The FDA has granted approval to sotorasib (Lumakras), combined with panitumumab (Vectibix), for the treatment of adult patients with KRAS G12C-mutated metastatic colorectal cancer (mCRC) who have previously undergone fluoropyrimidine-, oxaliplatin-, and irinotecan-based chemotherapy. This decision marks a significant advancement in targeted therapy for a subset of mCRC patients with limited treatment options.
The approval is based on data from the Phase 3 CodeBreaK 300 trial (NCT05198934), a randomized, open-label, active-controlled study. The trial evaluated the efficacy and safety of sotorasib in combination with panitumumab compared to standard of care (SOC) in patients with chemorefractory KRAS G12C-mutated mCRC.
CodeBreaK 300 Trial Results
The CodeBreaK 300 trial randomized 160 patients 1:1:1 to receive either:
- Sotorasib 960 mg orally once daily plus panitumumab 6 mg/kg intravenously every 2 weeks (n=53)
- Sotorasib 240 mg orally once daily plus panitumumab 6 mg/kg intravenously every 2 weeks (n=53)
- Investigator's choice of trifluridine/tipiracil or regorafenib (standard care; n=54)
The primary endpoint of the study was progression-free survival (PFS), assessed by blinded independent central review according to RECIST 1.1 criteria. Key secondary endpoints included overall survival (OS), objective response rate (ORR), and duration of response (DOR).
At a median follow-up of 7.8 months, patients receiving 960 mg of sotorasib with panitumumab achieved a median PFS of 5.6 months (95% CI, 4.2 to 6.3) compared to 2.0 months (95% CI, 1.9 to 3.9) in the standard care arm (HR, 0.48; 95% CI, 0.3 to 0.78; 2-sided P = .005). The ORR was 26% (95% CI, 15% to 40%) in the sotorasib 960 mg arm and 0% (95% CI, 0% to 7%) in the standard care arm. Median DOR in the combination arm was 4.4 months (range, 1.9+ to 6+).

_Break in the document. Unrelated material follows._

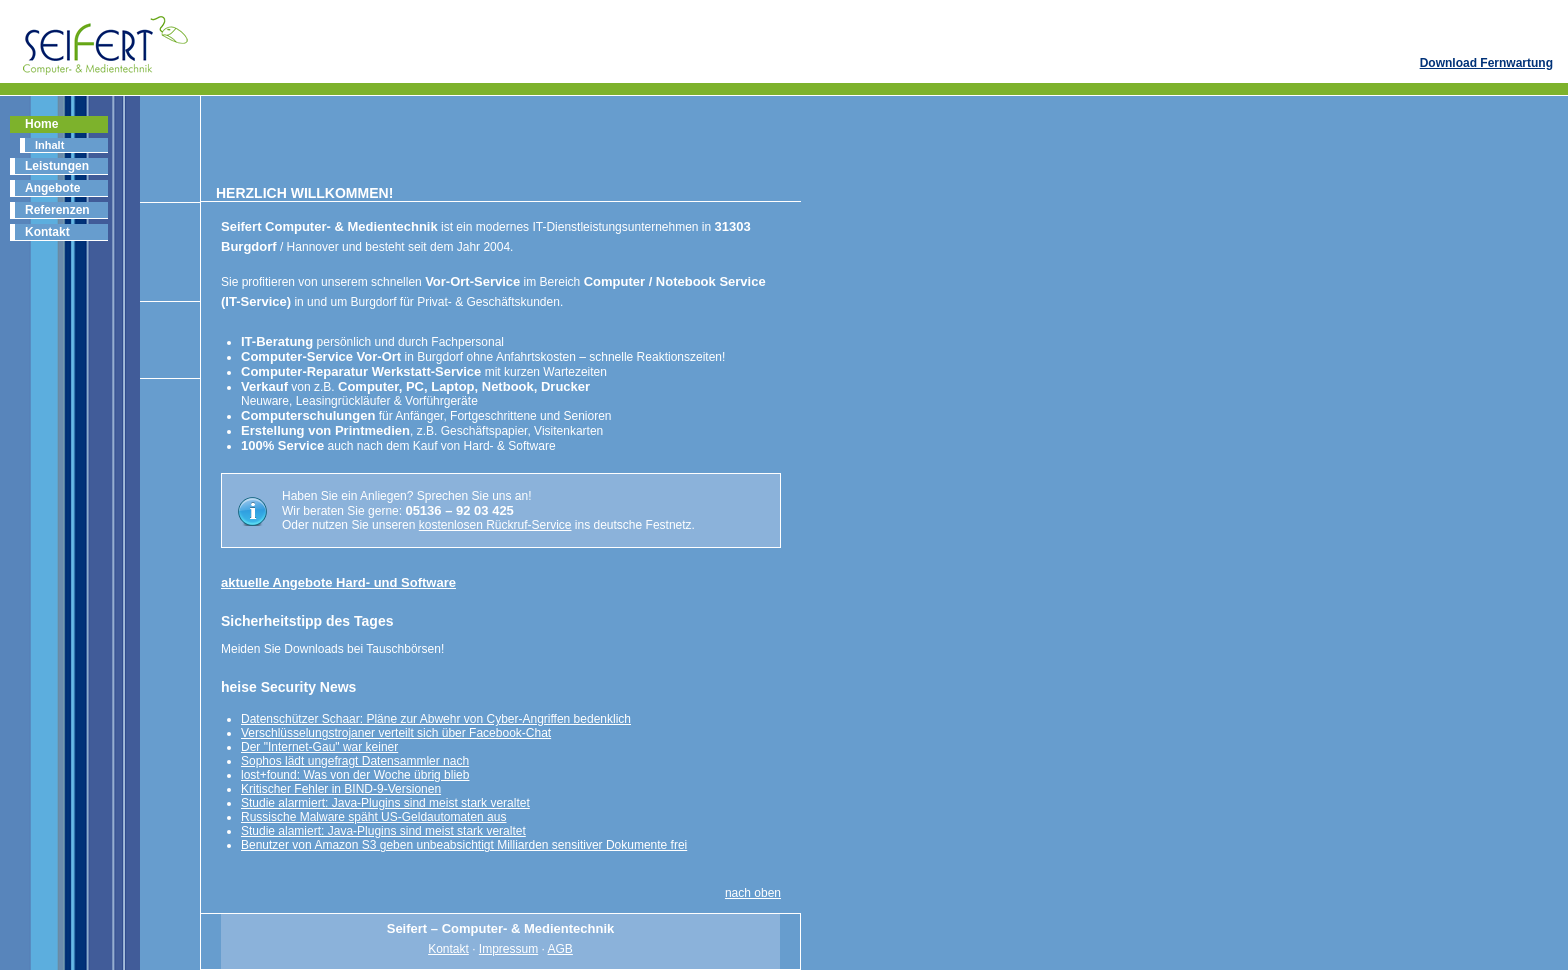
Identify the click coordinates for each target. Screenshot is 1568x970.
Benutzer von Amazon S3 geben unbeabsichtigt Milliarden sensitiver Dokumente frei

While the study was not statistically powered for OS, there was a trend towards improved overall survival in the sotorasib plus panitumumab arm. The final analysis of PFS for the sotorasib 240 mg plus panitumumab arm compared to the SOC arm was not statistically significant.
Safety Profile
Grade 3 or higher treatment-related adverse events were reported in 35.8% of patients in the 960 mg sotorasib arm, 30.2% in the 240 mg sotorasib arm, and 43.1% in the standard care arm. The most common adverse events in the sotorasib/panitumumab arms were skin-related toxicities and hypomagnesemia.
Companion Diagnostic
Alongside the approval of the drug combination, the FDA also approved the therascreen KRAS RGQ PCR Kit (QIAGEN GmbH) as a companion diagnostic device. This kit will assist in identifying patients with CRC whose tumors harbor KRAS G12C mutations and who may be candidates for treatment with sotorasib and panitumumab.
Clinical Implications
"In metastatic colorectal cancer, KRAS mutations are historically associated with worse mortality rates and inferior outcomes compared to non-mutated tumors, and standard treatment options have shown minimal benefit," said Marwan G. Fakih, MD, a primary investigator in the CodeBreaK 300 study and co-director of the Gastrointestinal Cancer Program at City of Hope. "The CodeBreaK 300 study showed superior progression-free survival compared to the investigated standard of care and represents a clinically meaningful benefit for patients with KRAS G12C-mutated metastatic colorectal cancer."